THE PROBLEM:
Check every line of the entries for the string "para" and return the ones that contain it.

☆ ☆ ☆ ☆ ☆ ☆ ☆

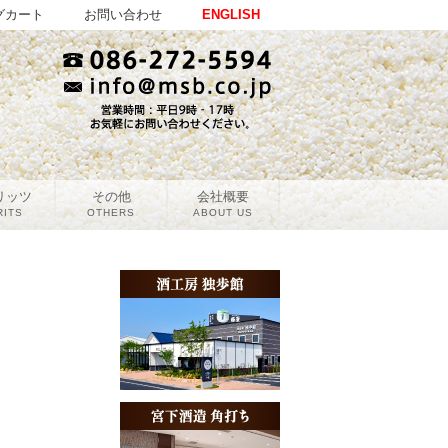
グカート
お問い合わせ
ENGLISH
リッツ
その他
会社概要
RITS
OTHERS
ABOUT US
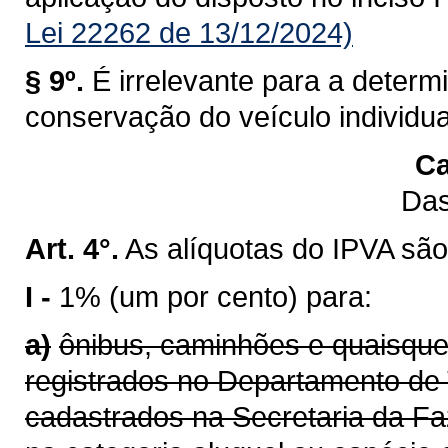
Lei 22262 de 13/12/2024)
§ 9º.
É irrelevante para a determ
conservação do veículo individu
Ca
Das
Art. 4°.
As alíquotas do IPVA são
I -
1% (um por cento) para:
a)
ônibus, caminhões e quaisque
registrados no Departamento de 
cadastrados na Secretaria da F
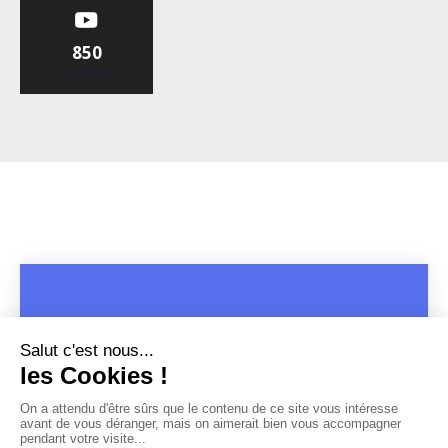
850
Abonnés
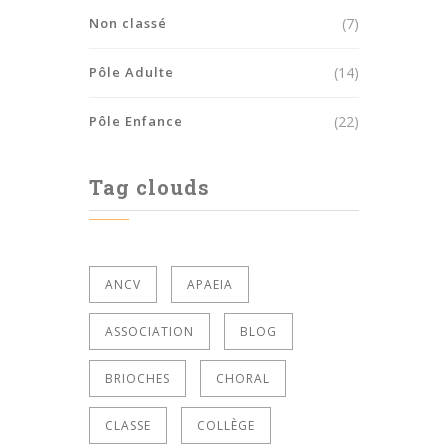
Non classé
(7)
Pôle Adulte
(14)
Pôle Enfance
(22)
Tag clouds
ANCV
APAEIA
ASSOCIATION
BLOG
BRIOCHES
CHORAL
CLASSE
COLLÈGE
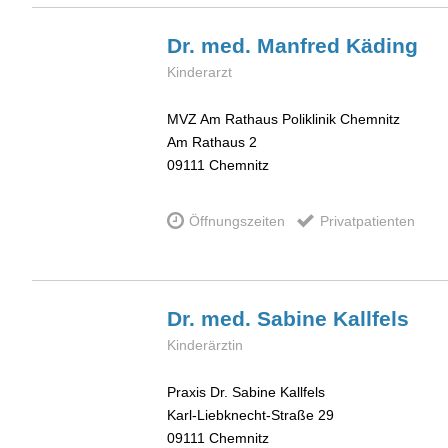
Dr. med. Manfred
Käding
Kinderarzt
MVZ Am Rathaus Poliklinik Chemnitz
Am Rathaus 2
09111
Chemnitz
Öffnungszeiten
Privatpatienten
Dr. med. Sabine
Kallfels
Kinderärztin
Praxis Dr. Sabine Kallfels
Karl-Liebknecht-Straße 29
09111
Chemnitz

☆ ☆ ☆ ☆ ☆ ☆ ☆

RESPONSE BELOW:
É irrelevante para a determ
1% (um por cento) para:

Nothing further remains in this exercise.